Search code examples
rmlr3

Viewing data properties after proceeding through 'classbalancing' pipeline mlr3


I am trying to find a way of ensure my mlr3pipeline is working as expected. I have a classbalancing pipeline and am trying to view properties of the data being given to my model, and split for testing/training. I suspect a much larger portion than what I want is being given for training/testing during each iteration.

graph_lr <- po('classbalancing', 
               adjust = 'downsample', 
               reference = 'minor', 
               ratio = 5) %>% 
  po("encode", method = 'treatment') %>% 
  po("scale") %>% 
  lrn("classif.cv_glmnet",
      predict_type = 'prob',
      type.measure = 'auc',
      predict_sets = c("train", "test"))

graphLearner_lr <- GraphLearner$new(graph_lr)

I am intended to downsample my major class (binary problem) to a ratio of 5 X the minor class. It is then resampled.

lr_resample <- mlr3::resample(task = task_lr, 
                              graphLearner_lr, 
                              outerResamp, 
                              store_models = TRUE,
                              store_backends = TRUE)
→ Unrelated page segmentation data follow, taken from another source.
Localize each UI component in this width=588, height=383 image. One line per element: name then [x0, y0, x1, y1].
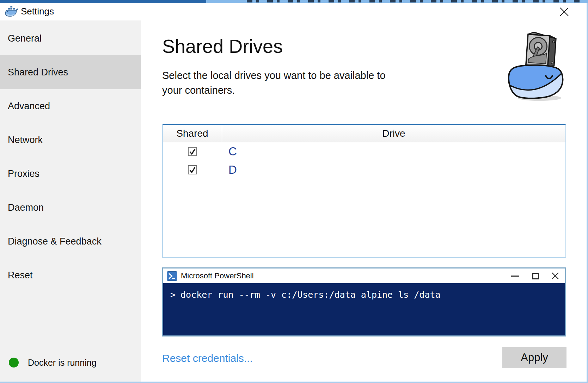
- column-header-shared: Shared: [163, 125, 222, 142]
- sidebar-nav: General Shared Drives Advanced Network P…: [0, 21, 141, 292]
- sidebar-item-label: Advanced: [8, 101, 50, 112]
- sidebar-item-daemon[interactable]: Daemon: [0, 191, 141, 224]
- table-row-drive-d: D: [163, 161, 565, 179]
- window-border-right: [587, 3, 588, 383]
- powershell-icon: [167, 271, 177, 281]
- table-header-row: Shared Drive: [163, 125, 565, 142]
- docker-whale-icon: [5, 6, 18, 17]
- sidebar-item-reset[interactable]: Reset: [0, 258, 141, 292]
- powershell-window: Microsoft PowerShell >docker run --rm -v…: [162, 267, 566, 336]
- docker-status: Docker is running: [0, 352, 97, 373]
- sidebar-item-proxies[interactable]: Proxies: [0, 157, 141, 191]
- sidebar-item-diagnose-feedback[interactable]: Diagnose & Feedback: [0, 224, 141, 258]
- drive-c-checkbox[interactable]: [188, 147, 197, 156]
- page-description: Select the local drives you want to be a…: [162, 68, 405, 98]
- sidebar-item-label: Daemon: [8, 202, 44, 213]
- powershell-maximize-button[interactable]: [528, 268, 543, 283]
- minimize-icon: [511, 276, 519, 277]
- window-behind-artifact-strip: [0, 0, 588, 3]
- status-indicator-icon: [9, 358, 19, 367]
- check-icon: [189, 166, 196, 173]
- powershell-minimize-button[interactable]: [508, 268, 522, 283]
- window-title: Settings: [21, 6, 54, 17]
- column-header-drive: Drive: [222, 125, 565, 142]
- drive-letter: D: [228, 163, 237, 177]
- sidebar-item-label: Diagnose & Feedback: [8, 236, 102, 247]
- close-icon: [559, 7, 569, 17]
- window-border-bottom: [0, 382, 588, 383]
- checkbox-cell: [163, 147, 222, 156]
- sidebar-item-label: Proxies: [8, 168, 39, 179]
- shared-drives-table: Shared Drive C D: [162, 124, 566, 258]
- window-close-button[interactable]: [557, 5, 571, 19]
- reset-credentials-link[interactable]: Reset credentials...: [162, 352, 253, 364]
- check-icon: [189, 148, 196, 155]
- titlebar: Settings: [0, 3, 588, 20]
- sidebar-item-shared-drives[interactable]: Shared Drives: [0, 55, 141, 89]
- status-label: Docker is running: [28, 358, 97, 368]
- terminal-prompt: >: [170, 290, 176, 300]
- sidebar-item-network[interactable]: Network: [0, 123, 141, 157]
- close-icon: [551, 272, 559, 280]
- terminal-command: docker run --rm -v c:/Users:/data alpine…: [180, 290, 441, 300]
- sidebar-item-label: Shared Drives: [8, 67, 68, 78]
- sidebar-item-label: General: [8, 33, 42, 44]
- page-title: Shared Drives: [162, 35, 283, 57]
- table-row-drive-c: C: [163, 142, 565, 161]
- powershell-close-button[interactable]: [548, 268, 562, 283]
- sidebar-item-label: Network: [8, 135, 43, 146]
- sidebar-item-advanced[interactable]: Advanced: [0, 89, 141, 123]
- drive-d-checkbox[interactable]: [188, 165, 197, 174]
- powershell-terminal[interactable]: >docker run --rm -v c:/Users:/data alpin…: [163, 283, 565, 335]
- powershell-titlebar: Microsoft PowerShell: [163, 268, 565, 283]
- sidebar: General Shared Drives Advanced Network P…: [0, 20, 141, 382]
- drive-letter: C: [228, 145, 237, 158]
- hard-drive-whale-illustration: [506, 32, 566, 102]
- sidebar-item-general[interactable]: General: [0, 21, 141, 55]
- apply-button[interactable]: Apply: [502, 347, 566, 368]
- sidebar-item-label: Reset: [8, 270, 33, 281]
- maximize-icon: [532, 273, 539, 279]
- main-panel: Shared Drives Select the local drives yo…: [141, 20, 587, 382]
- window-behind-text-fragments: [247, 0, 580, 2]
- powershell-title: Microsoft PowerShell: [181, 271, 254, 280]
- checkbox-cell: [163, 165, 222, 174]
How can I view properties of the downsampled data (such as nrows, row indexes etc)? I have tried looking in the individual learners and elsewhere in the ResampleResult, but have been unable to find anything


Solution

  • You can use the $keep_results flag of Graph to store the intermediate tasks. The $data() method returns the data.

    library(mlr3verse)
    library(mlr3learners)
    
    task = tsk("spam")
    
    graph = po("classbalancing", adjust = "downsample", reference = "minor", ratio = 5) %>>% 
      po("encode", method = "treatment") %>>% 
      po("scale") %>>% 
      lrn("classif.cv_glmnet", predict_type = "prob", type.measure = "auc", predict_sets = c("train", "test"))
    graph$keep_results = TRUE
    
    graph_learner = as_learner(graph)
    
    rr = resample(task,  graph_learner, rsmp("cv", folds = 3), store_models = TRUE, store_backends = TRUE)
    
    trained_learner_1 = rr$learners[[1]]
    
    # Task of iteration 1 after class balancing
    trained_learner_1$graph$pipeops$classbalancing$.result$output
    
    # Task of iteration 1  after class balancing and encoding
    trained_learner_1$graph$pipeops$encode$.result$output
    
    # Task of iteration 1  after class balancing, encoding and scaling
    trained_learner_1$graph$pipeops$scale$.result$output